▸ Data supplied
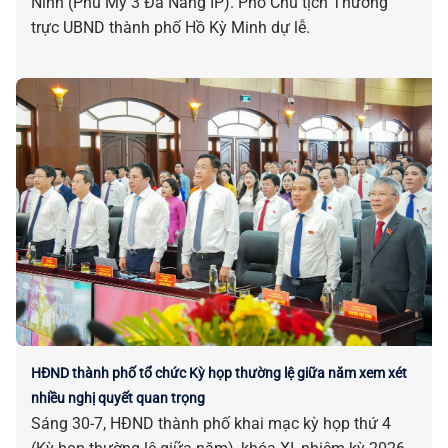
Ninh (Phú Mỹ 3 Đà Nẵng IP). Phó Chủ tịch Thường
trực UBND thành phố Hồ Kỳ Minh dự lễ.
HĐND thành phố tổ chức Kỳ họp thường lệ giữa năm xem xét
nhiều nghị quyết quan trọng
Sáng 30-7, HĐND thành phố khai mạc kỳ họp thứ 4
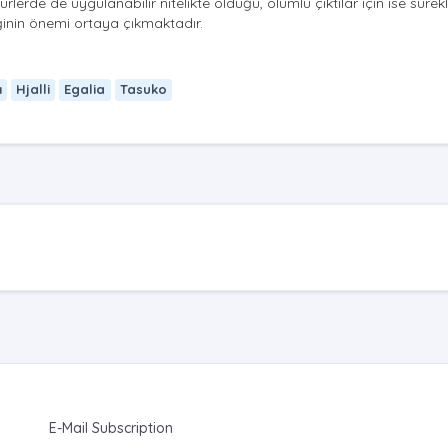
lerde de uygulanabilir nitelikte olduğu, olumlu çıktılar için ise sürekli
iğinin önemi ortaya çıkmaktadır.
ı
Hjalli
Egalia
Tasuko
E-Mail Subscription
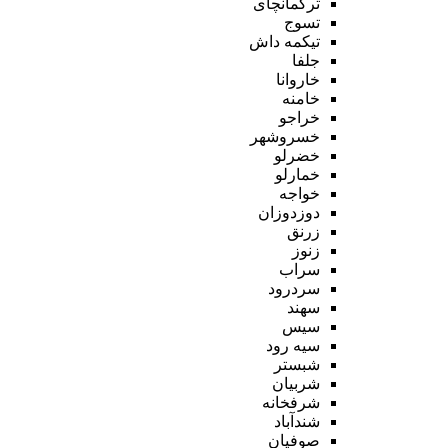
ترکمانچای
تسوج
تیکمه داش
جلفا
خاروانا
خامنه
خراجو
خسروشهر
خضرلو
خمارلو
خواجه
دوزدوزان
زرنق
زنوز
سراب
سردرود
سهند
سیس
سیه رود
شبستر
شربیان
شرفخانه
شندآباد
صوفیان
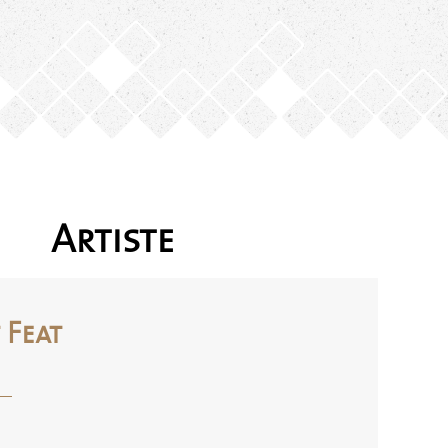
Artiste
 Feat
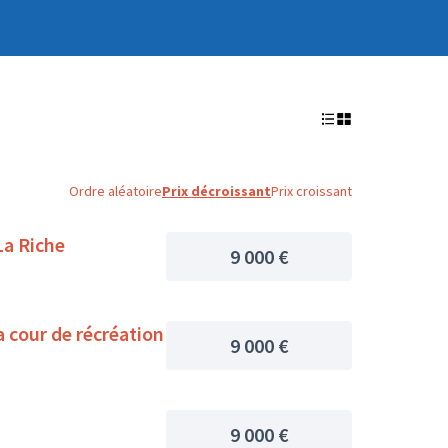
Ordre aléatoire
Prix décroissant
Prix croissant
La Riche
9 000 €
a cour de récréation
9 000 €
9 000 €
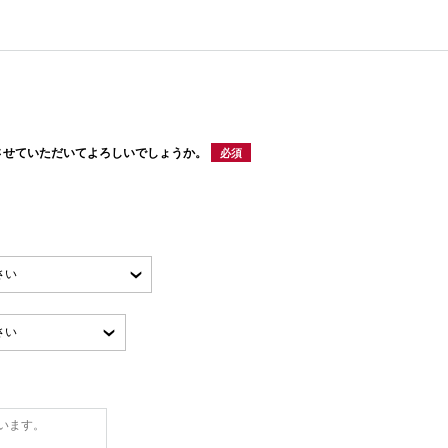
させていただいてよろしいでしょうか。
必須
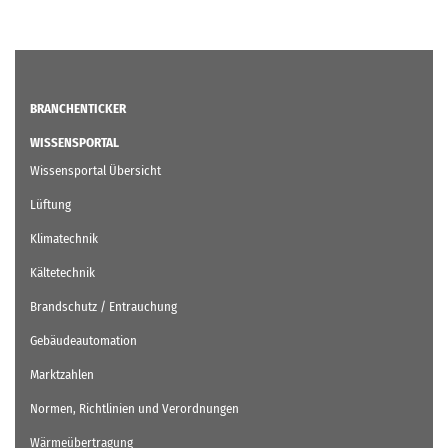
BRANCHENTICKER
WISSENSPORTAL
Wissensportal Übersicht
Lüftung
Klimatechnik
Kältetechnik
Brandschutz / Entrauchung
Gebäudeautomation
Marktzahlen
Normen, Richtlinien und Verordnungen
Wärmeübertragung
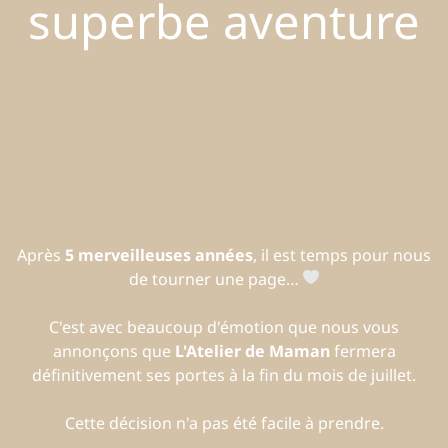
superbe aventure
Après
5 merveilleuses années
, il est temps pour nous
de tourner une page…
C'est avec beaucoup d'émotion que nous vous
annonçons que
L'Atelier de Maman
fermera
définitivement ses portes à la fin du mois de juillet.
Cette décision n'a pas été facile à prendre.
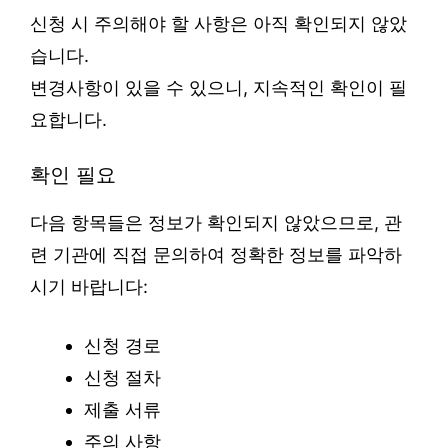
신청 시 주의해야 할 사항은 아직 확인되지 않았
습니다.
변경사항이 있을 수 있으니, 지속적인 확인이 필
요합니다.
확인 필요
다음 항목들은 정보가 확인되지 않았으므로, 관
련 기관에 직접 문의하여 정확한 정보를 파악하
시기 바랍니다:
신청 경로
신청 절차
제출 서류
주의 사항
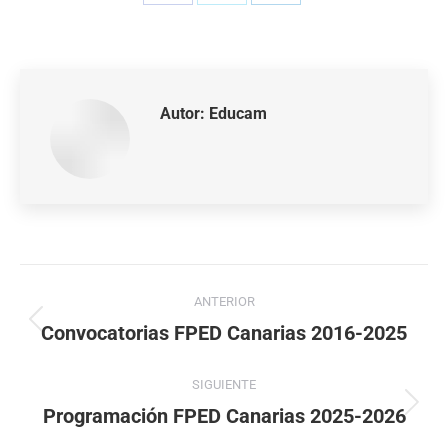
Autor:
Educam
ANTERIOR
Convocatorias FPED Canarias 2016-2025
SIGUIENTE
Programación FPED Canarias 2025-2026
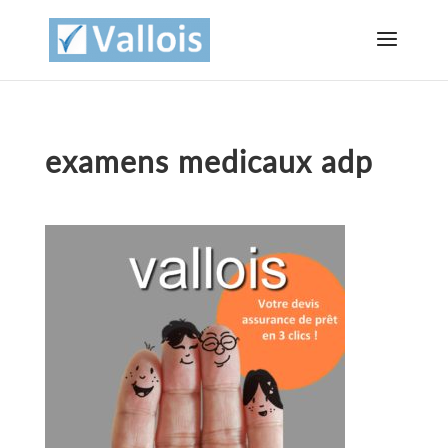
examens medicaux adp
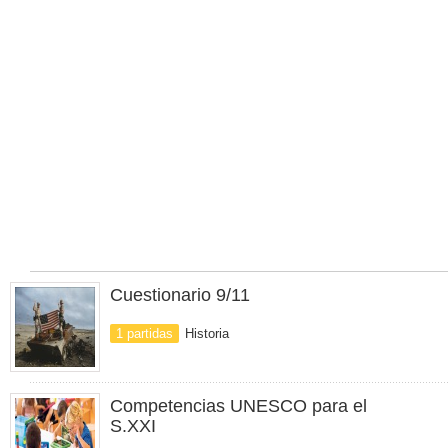
Cuestionario 9/11
1 partidas
Historia
Competencias UNESCO para el
S.XXI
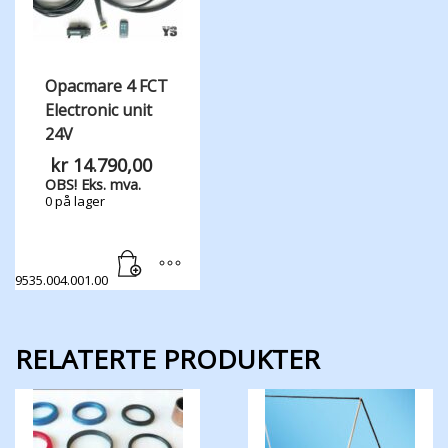
Opacmare 4 FCT
Electronic unit
24V
kr
14.790,00
OBS! Eks. mva.
0 på lager
9535.004.001.00
RELATERTE PRODUKTER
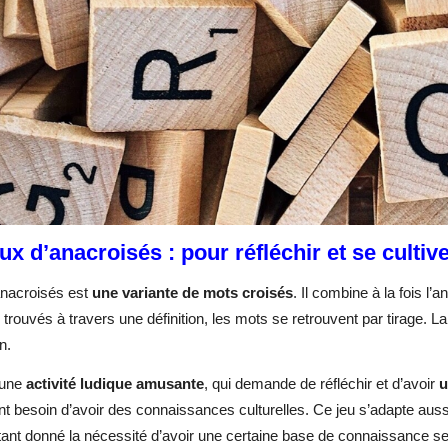
ux d’anacroisés : pour réfléchir et se cultiv
anacroisés est
une variante de mots croisés
. Il combine à la fois l
re trouvés à travers une définition, les mots se retrouvent par tirage. L
ion.
d’une
activité ludique amusante
, qui demande de réfléchir et d’avoir
u
nt besoin d’avoir des connaissances culturelles. Ce jeu s’adapte aussi
tant donné la nécessité d’avoir une certaine base de connaissance se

▸ About this exercise
Look for the word "avoir" in the records above, count the lines that hold it, and give only that number.

▸ Exercise solution
3